İklim krizine bağlı felaketlerin en kötüsünün henüz yaşanmadığını belirten İstanbul Bilgi Üniversitesi Çevre, Enerji ve Sürdürülebilirlik Uygulama ve Araştırma Merkezi Müdürü Doç. Dr. Ayşe Uyduranoğlu, “Gidişat böyle olursa insanlık bu defa çok da şanslı olmayabilir” dedi

Pasif vatandaş olmayı bırakmamız gerekiyor!

Doç. Dr. Uyduranoğlu, iklim krizinin etkilerinin birçok yerde, birçok farklı şekilde gözlemlendiğini, fakat en kötüsünün henüz gerçekleşmediğini belirterek “Diğer tüm felaketler sonrasında neslini devam ettirebilen insanlık bu defa çok da şanslı olmayabilir, geleceğimiz pamuk ipliğine bağlı” diye konuştu.

YÜZDE 60'I YOK OLDU

Dünya Doğayı Koruma Vakfı (WWF) tarafından yayımlanan “Yaşayan Gezegen 2018 Raporu” verilerine göre son 44 yılda canlı türleri popülasyonlarında yüzde 60 azalma olduğunu anımsatan Uyduranoğlu, iklim adaletinin yalnızca yoksul ve zengin ülkeler arasında değil, canlılar arasında da söz konusu olduğunu söyledi.
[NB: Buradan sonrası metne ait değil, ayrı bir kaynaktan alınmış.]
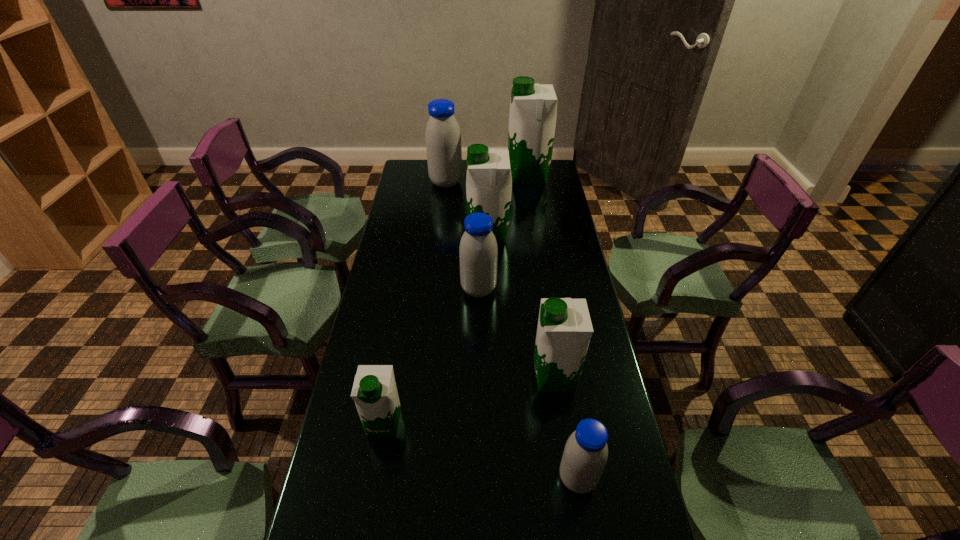 Find the location of a particular element. Image resolution: width=960 pixels, height=540 pixels. the tallest object is located at coordinates (533, 107).

This screenshot has width=960, height=540. I want to click on the biggest green soya milk, so click(x=533, y=107).

Image resolution: width=960 pixels, height=540 pixels. I want to click on the third green soya milk from right to left, so click(x=488, y=182).

The width and height of the screenshot is (960, 540). I want to click on the third smallest green soya milk, so click(x=488, y=182).

Identify the location of the farthest blue soya milk. (443, 137).

Identify the location of the leftmost blue soya milk. (443, 137).

I want to click on the third nearest soya milk, so click(x=564, y=330).

The height and width of the screenshot is (540, 960). What are the coordinates of `the second nearest green soya milk` in the screenshot? It's located at (564, 330).

This screenshot has width=960, height=540. In order to click on the second farthest blue soya milk in this screenshot , I will do `click(478, 252)`.

Locate an element on the screen. The image size is (960, 540). the second biggest blue soya milk is located at coordinates (478, 252). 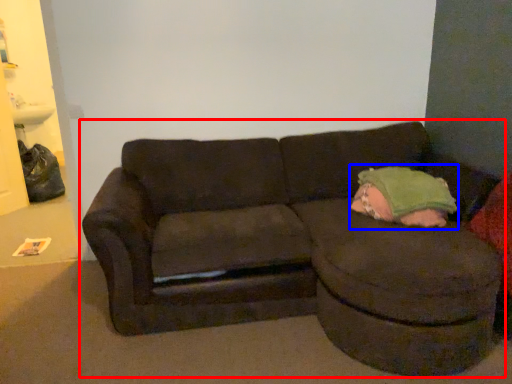 Question: Which of the following is the farthest to the observer, studio couch (highlighted by a red box) or toddler (highlighted by a blue box)?

Choices:
 (A) studio couch
 (B) toddler

Answer: (B) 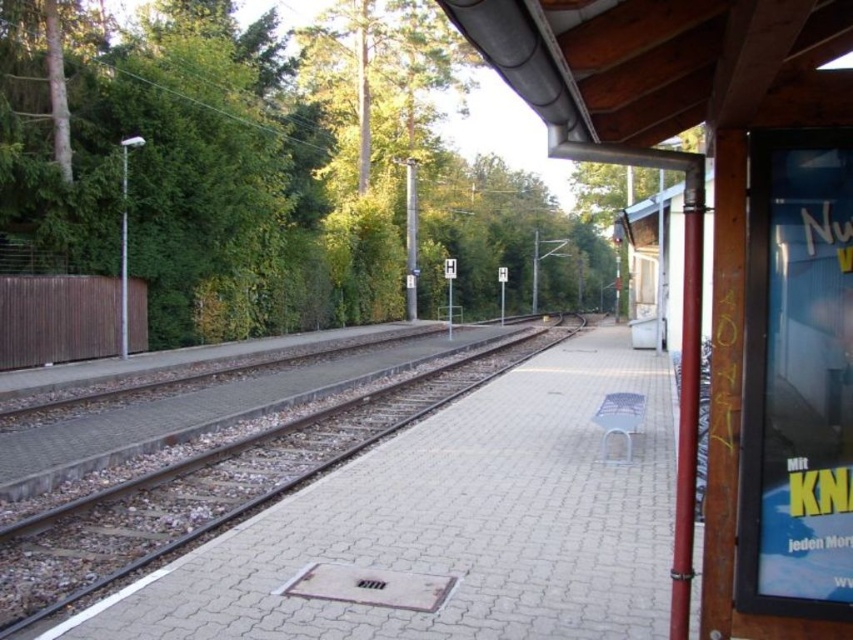 Question: Does blue glossy poster at right have a larger size compared to brown gravel track at center?

Choices:
 (A) yes
 (B) no

Answer: (B)

Question: Does blue glossy poster at right appear over brown gravel track at center?

Choices:
 (A) no
 (B) yes

Answer: (B)

Question: Where is blue glossy poster at right located in relation to brown gravel track at center in the image?

Choices:
 (A) left
 (B) right

Answer: (B)

Question: Which of the following is the closest to the observer?

Choices:
 (A) (74, 529)
 (B) (834, 141)

Answer: (B)

Question: Which point is closer to the camera?

Choices:
 (A) blue glossy poster at right
 (B) brown gravel track at center

Answer: (A)

Question: Which point appears farthest from the camera in this image?

Choices:
 (A) (825, 131)
 (B) (375, 428)

Answer: (B) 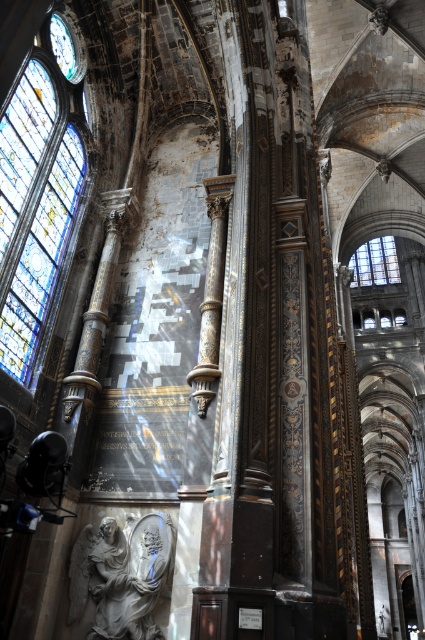 Is the position of stained glass window at left more distant than that of stained glass window at upper right?

No, it is in front of stained glass window at upper right.

Is stained glass window at left taller than stained glass window at upper right?

Yes.

Find the location of a particular element. The image size is (425, 640). stained glass window at left is located at coordinates (39, 193).

Consider the image. Can you confirm if white marble statue at center is positioned above metallic clock face at upper left?

Actually, white marble statue at center is below metallic clock face at upper left.

Between point (112, 557) and point (56, 26), which one is positioned in front?

Point (112, 557)

Where is `white marble statue at center`? The image size is (425, 640). white marble statue at center is located at coordinates (121, 576).

Is stained glass window at left above white marble statue at center?

Indeed, stained glass window at left is positioned over white marble statue at center.

Based on the photo, between stained glass window at left and white marble statue at center, which one appears on the left side from the viewer's perspective?

From the viewer's perspective, stained glass window at left appears more on the left side.

Is point (14, 282) farther from viewer compared to point (96, 552)?

Yes, point (14, 282) is behind point (96, 552).

The height and width of the screenshot is (640, 425). I want to click on stained glass window at left, so click(39, 193). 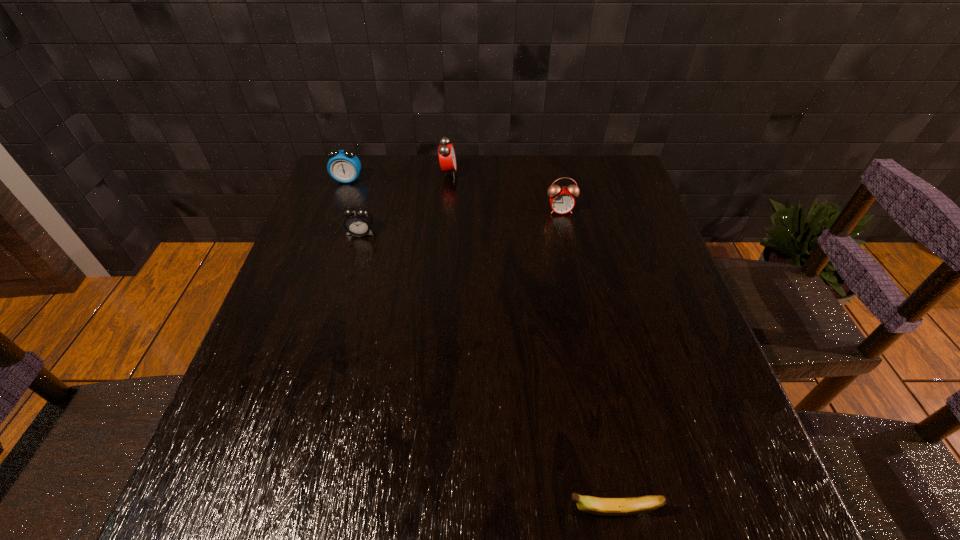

Uyduranoğlu, “Bilimsel çalışmalar, küresel sıcaklık artışının bu yüzyıl sonuna kadar 2 santigrat derece ile sınırlandırılmaması halinde ekosistemin çok büyük zarar göreceğini belirtiyor. Başta mercanlar olmak üzere birçok canlı tehdit altında. Bitkiler ve hayvanların birlikte sağladıkları doğal denge daha da bozulmaktadır. Doğadaki bu mükemmel denge insanın neden olduğu iklim krizi ile maalesef bozulmaktadır. Eğer önlem almazsak, iklim krizinin sonuçlarını çok daha ağır hissetmeye başlayacağız. Geri dönüşü olmayan bir gidişat içerisindeyiz” dedi.
Uyduranoğu, Dünya Kaynakları Enstitüsü’nün (WRI) verilerine göre 12’si Ortadoğu ve Kuzey Afrika’da olmak üzere toplamda 17 ülkenin aşırı yüksek su stresi altında bulunduğunu kaydetti. İklim krizine dikkat çekmek için dünya çapında eylemlerin yapıldığına dikkat çeken Doç. Dr. Uyduranoğlu, şunları kaydetti: “İklim politikalarının geliştirilmesinde pasif vatandaş olmayı bırakmamız gerekiyor.”